🤖 AI Summary
Existing tools struggle to detect complex temporal vulnerabilities in smart contracts that involve multiple transactions, such as liquidity attacks and frontrunning. This work proposes an automated formal verification approach that, for the first time, integrates first-order Hennessy-Milner logic with temporal model checking. It automatically encodes Solidity contracts and their temporal specifications into the Lustre language and leverages the Kind 2 model checker for verification. The method establishes a complete toolchain capable of automatically verifying sophisticated multi-transaction attack scenarios. In benchmark evaluations, it successfully verifies non-trivial temporal properties and uncovers specification violations that existing tools fail to detect.
📝 Abstract
Smart contracts deployed on blockchains such as Ethereum routinely manage large amounts of assets, making their security critical. Empirical studies show that real-world attacks often exploit flaws in the business logic of contracts that unfold across multiple transactions, such as liquidity or front-running attacks. Detecting these attacks requires reasoning about expressive temporal properties beyond the capabilities of existing analysis tools.
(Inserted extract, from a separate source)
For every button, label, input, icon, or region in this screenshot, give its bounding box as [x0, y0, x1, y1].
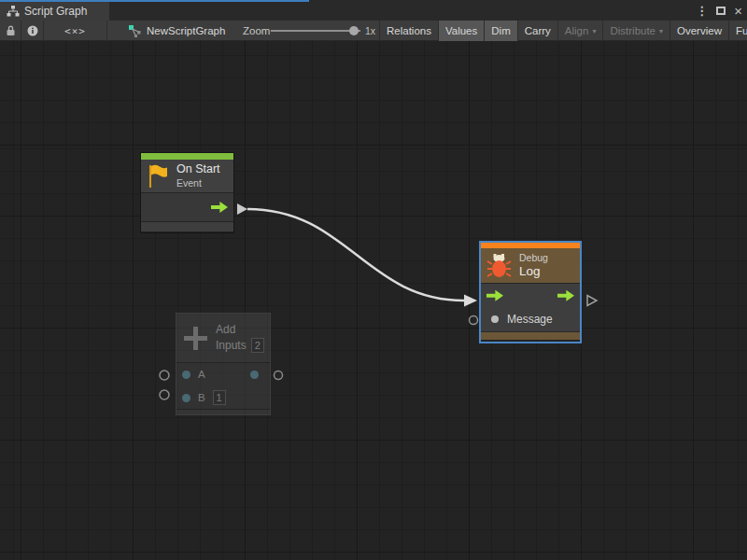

In this paper, we present an automated approach to the formal verification of smart contracts, enabling the specification and verification of complex temporal properties. Our approach provides a fully automated encoding into Lustre -- the specification language supported by the Kind 2 model checker -- of an expressive subset of Solidity contracts and temporal specifications based on first-order Hennessy-Milner Logic. This encoding allows us to leverage Kind 2 to determine whether the contract respects the specification or not. We implement our approach in a toolchain that integrates the translation and verification steps, and we evaluate its effectiveness and performance on a benchmark of smart contracts and temporal properties capturing complex attack scenarios. Our results show that the proposed approach can effectively verify non-trivial temporal properties of smart contracts and detect violations that are beyond the reach of existing analysis tools.